"""
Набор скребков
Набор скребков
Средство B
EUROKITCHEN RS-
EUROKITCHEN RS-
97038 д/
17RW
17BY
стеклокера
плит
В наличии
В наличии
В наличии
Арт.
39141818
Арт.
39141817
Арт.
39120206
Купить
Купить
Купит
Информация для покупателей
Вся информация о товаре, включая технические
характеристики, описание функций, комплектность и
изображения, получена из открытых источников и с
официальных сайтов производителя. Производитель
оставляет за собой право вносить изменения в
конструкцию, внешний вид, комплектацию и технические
"""
- _Problem description_:
Write the lines out again exactly, beginning at the line that contains "Вся информация о товаре, включая технические" and stopping only at the final line of the listing above.

- _Answer to the problem_:
Вся информация о товаре, включая технические
характеристики, описание функций, комплектность и
изображения, получена из открытых источников и с
официальных сайтов производителя. Производитель
оставляет за собой право вносить изменения в
конструкцию, внешний вид, комплектацию и технические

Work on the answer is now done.